Medical experts in countries hit by COVID-19 are reporting the first tell-tale signs of the virus may be in an unexpected loss of smell.

Ear, nose and throat (ENT) surgeons say loss of smell—as the virus causes swelling in the olfactory mucosa more than other viruses—could be used as a key clinical indicator in otherwise symptom-free carriers of COVID-19.

“It is these ‘silent carriers’ who may remain undetected by current screening procedures, which may explain why the disease has progressed so rapidly in so many countries around the world,” says South Australian specialist Flinders University Professor Simon Carney, from the Southern ENT and Adelaide Sinus Centre.

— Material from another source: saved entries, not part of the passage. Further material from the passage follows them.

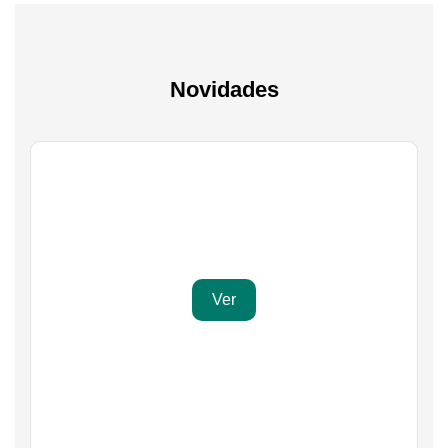
Novidades
Gaming
Transforma a tua paixão em sucesso
Ver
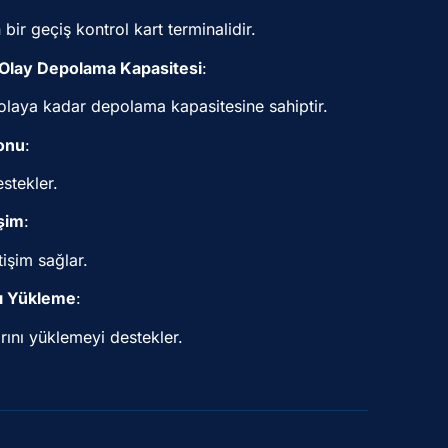
bir geçiş kontrol kart terminalidir.
 Olay Depolama Kapasitesi
:
olaya kadar depolama kapasitesine sahiptir.
onu
:
estekler.
şim
:
tişim sağlar.
mı Yükleme
:
rını yüklemeyi destekler.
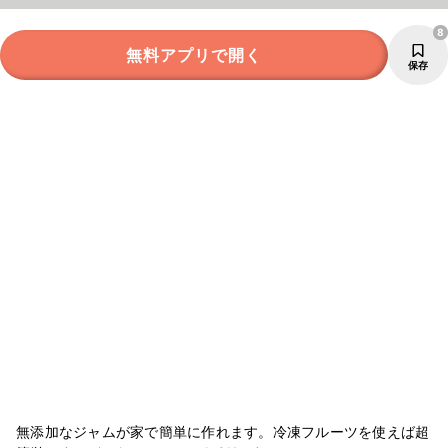
8
無料アプリで開く
保存
無添加なジャムが家で簡単に作れます。冷凍フルーツを使えば超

“While further research is required, loss of smell, or anosmia, has been reported in as many as one in three patients in South Korea and, in Germany, this figure was as high as two in three patients,” says Professor of Otolaryngology (head and neck surgery) at Flinders University.

“An ENT professor in London has reported seeing a dramatic increase in patients with anosmia as their only symptom of COVID-19 infection.”

As Australia struggles to contain the spread of COVID-10, identification of these carriers could help to slow the spread of infection.

“In the UK, ENT surgeons are pushing to have anosmia highlighted as an important symptom that may signify a patient may be an asymptomatic carrier,” says Professor Carney, immediate past president of the Australia and New Zealand Rhinologic Society.

“Australia is in a position to take advantage of these findings overseas to try and ‘flatten the curve’ while we still can.”

Doctors and COVID-19 detection centres could use this subtle sign and unexplained sudden anosmia the testing criteria, he says.

Patients should also consider calling their GP with this early symptom as a precursor for possible treatment.